March 6, 2016. Not long before this, I had joked with the program director of APAW that we needed a Blossom. Blossom, being a breeding mother, requires a home that can live without her for the time she is required to be at the agency to whelp and raise litters. She had no placement at that time. I had a little boy who was losing himself more and more every day. He was without his sparkle. He was combative at school and at home. He was hurting and so was I, since I could not heal his pain.
Blossom came home on short visit that day. That fateful, amazing day. She cuddled him immediately and played with us all. She found out she loved to be on the couch, loved to help my son go to bed and just plain loved being the focus of people’s attention in our home. Within a couple of weeks, she was in our home full-time. Blossom is considered “in training” not because she has anything left to learn – her training is impeccable – but because I remain in training and we’re constantly working on our bond and working relationship. It’s a great relationship we’ve built, but like all things involving living creatures, it constantly evolves and adapts. We will hopefully graduate APAW’s team training by the end of this year or early next year, should schedules allow.
But why did I write all this? Didn’t we have those picture perfect moments?
Well, we did. But that’s not our story. Those moments are wonderful, but that’s not what this dog means to our family. There was no instant “this is perfection” moment with either dog. The moment I realized Blossom was my son’s perfect long-term match was not seen until well after it happened. You see, my son was hospitalized in May of 2016. He had such violent outbursts and was putting himself and others in danger with them. Everything that had occurred had spiraled painfully to this point. The outburst that landed him in the hospital was particularly explosive and frankly, even I was scared by it. Blossom was present. I thought for sure this spelled doom for them as a pair since she was still relatively new to us. I brought her back to APAW just until I could get my son safely settled and able to be around her again. A week later, she was back.

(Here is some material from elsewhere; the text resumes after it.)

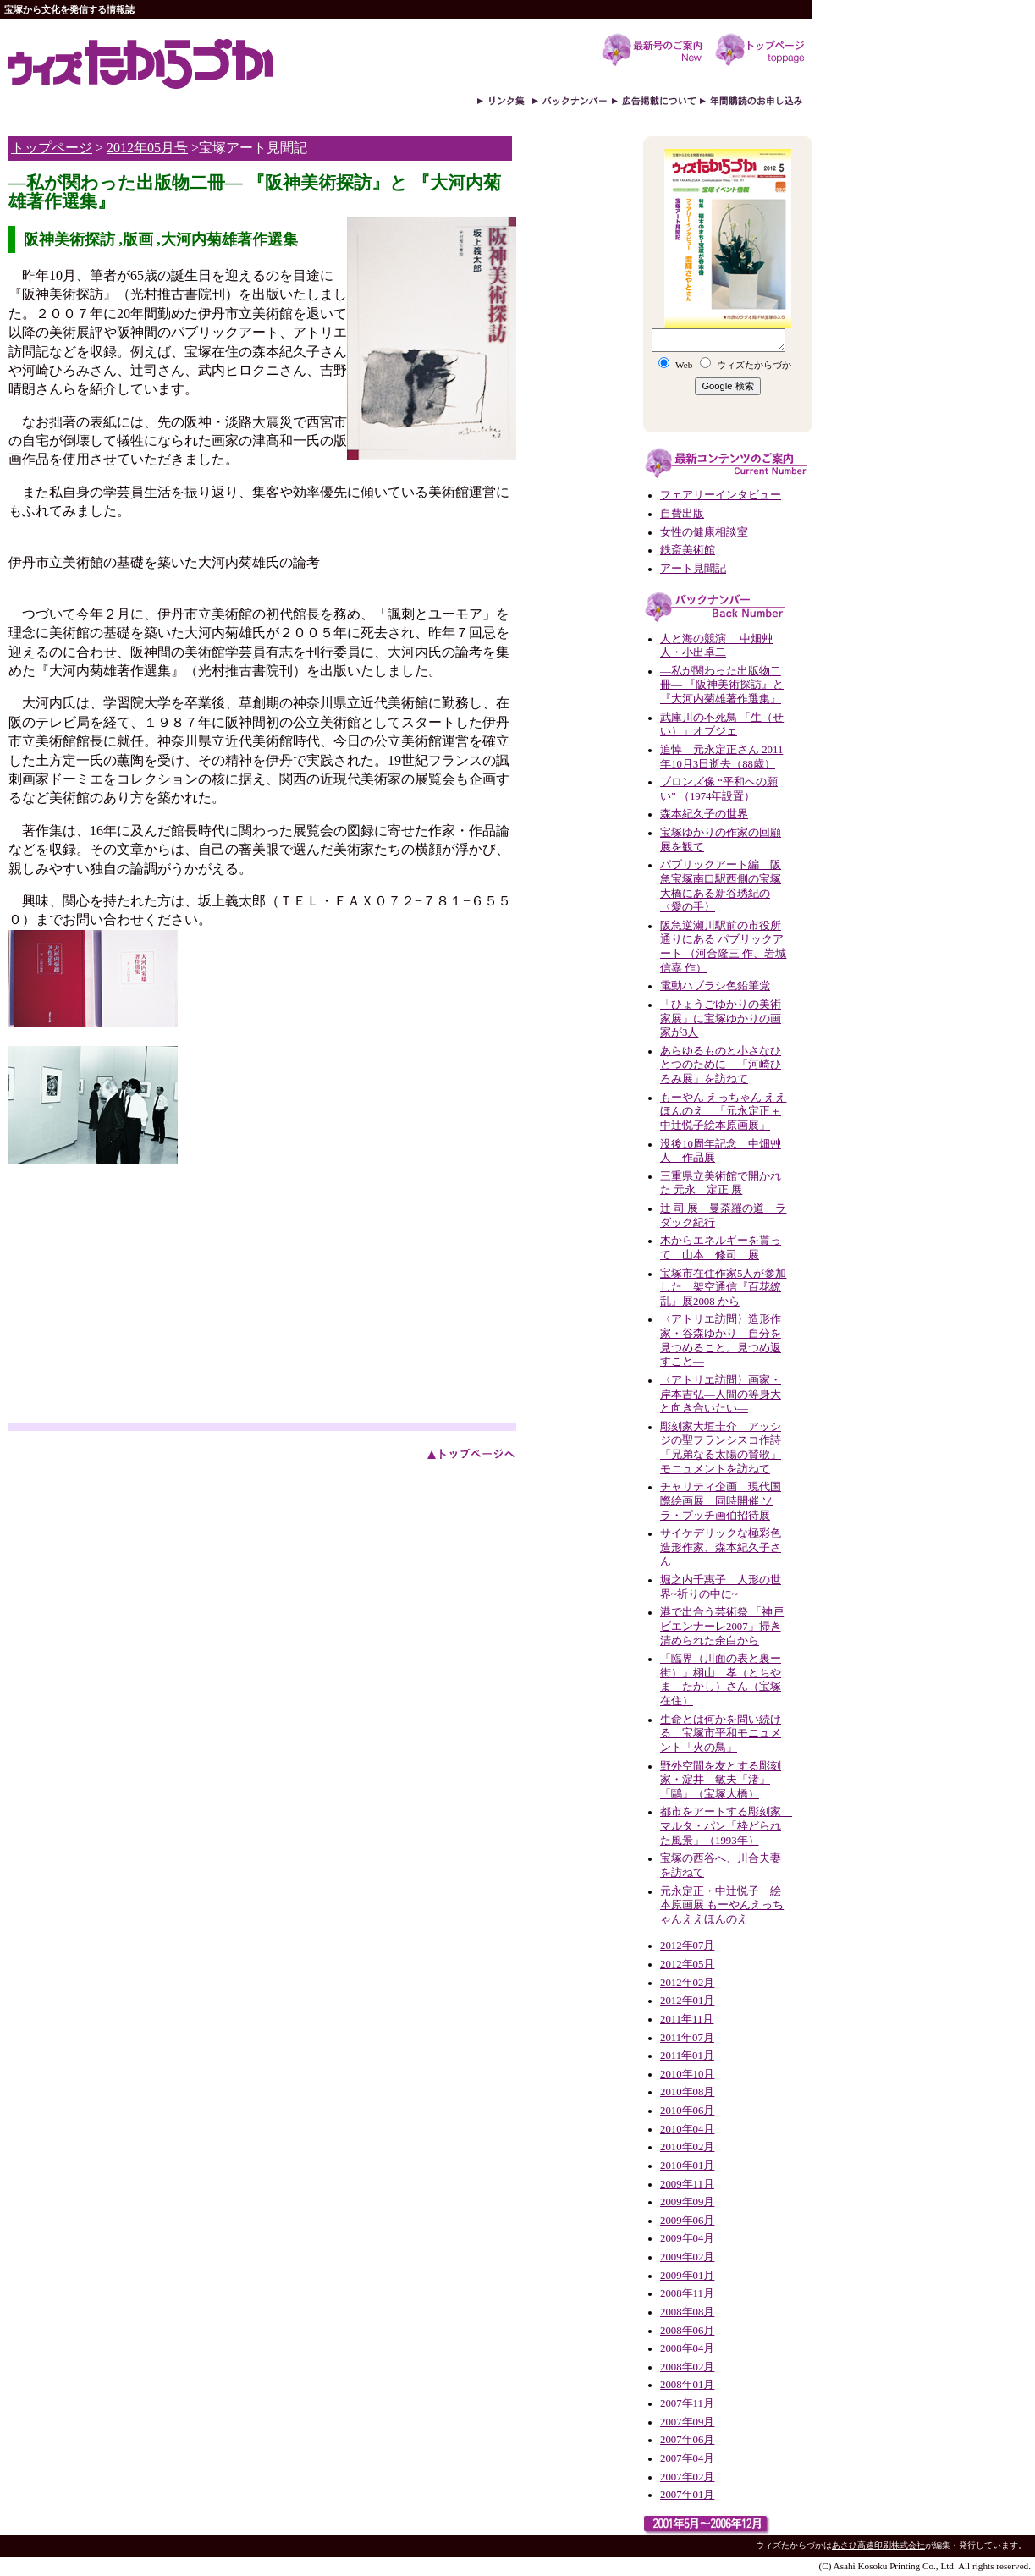  Describe the element at coordinates (687, 2331) in the screenshot. I see `2008年06月` at that location.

She walked up to him like nothing had ever happened. Whole hearted, open-hearted love radiated from her along with the sheer joy of seeing her small, silly friend. He registered total shock at seeing her, too. “Blossom come back”, he said with awe to literally every single person we came across. He thought dogs left and never returned.

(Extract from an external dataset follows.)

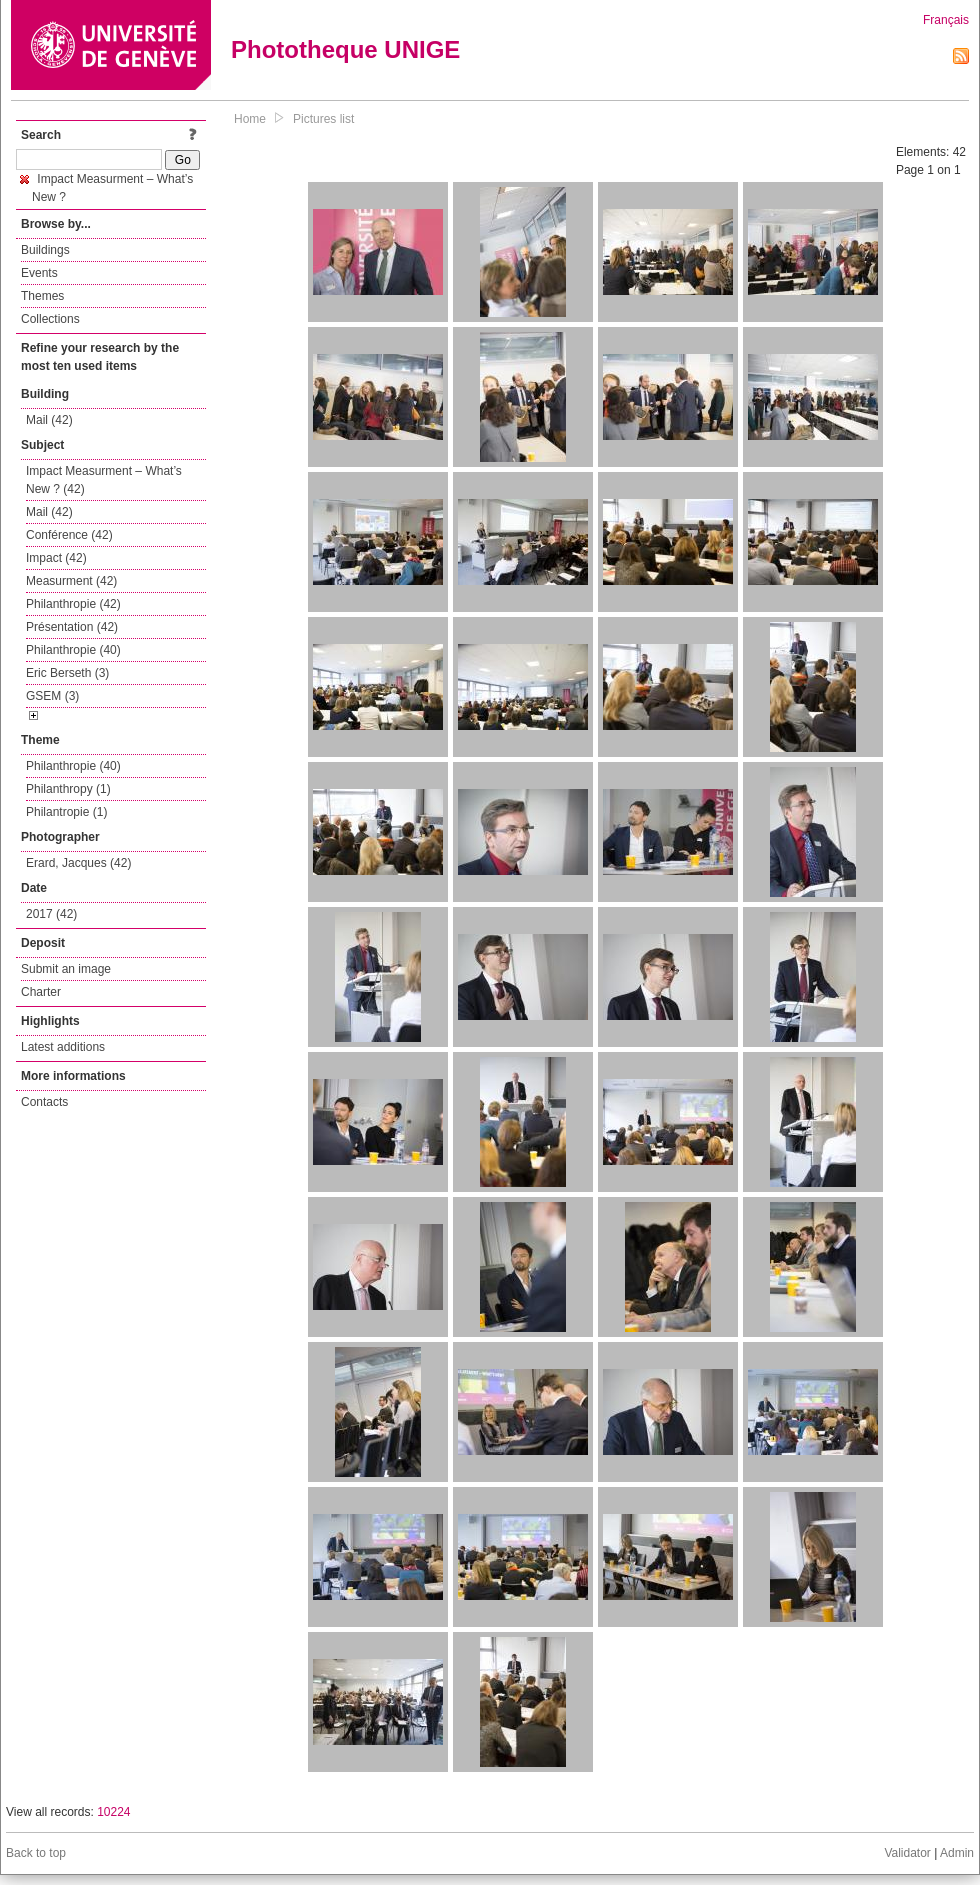 Image resolution: width=980 pixels, height=1885 pixels. Describe the element at coordinates (50, 319) in the screenshot. I see `Collections` at that location.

Through his worst she did not waver. She only loved and forgave and returned. She accepted, adapted and continued.
Every day I put in time training, grooming and working with Blossom. There are no days off. If she goes to school, looks like I am going back to elementary as well. This is the deal I signed up for the moment I signed a contract to fundraise back in 2013. This is the investment I am willing and able to make in my son’s well being, knowing this is a tool that works well for him. There are vet bills, grooming bills, food bills, toy and gear bills… Every last penny, every last hour and every last ounce of frustration or exhaustion is worth it. I hear him speak in full sentences now. I hear him tell me stories of his day. It’s his own unique manner of speaking, to be sure, but he’s telling me so much. He has rebounded and surged so far forward from where he was last year at this time that it blows me away.
If you are considering a service dog for your child, I highly recommend reaching out to Canines for Disabled Kids. It’s a great place to get feedback on programs and what this all entails. Try to get as many independent views of agencies as possible. Find what works for your family and understand that those pictures viral stories portray are not every day life. They are snapshots that you hope persist for those in them, but there’s so, so, so much more behind the scenes – and so many other pairs that do not look anything like that on day 1. I am always happy to answer questions and help.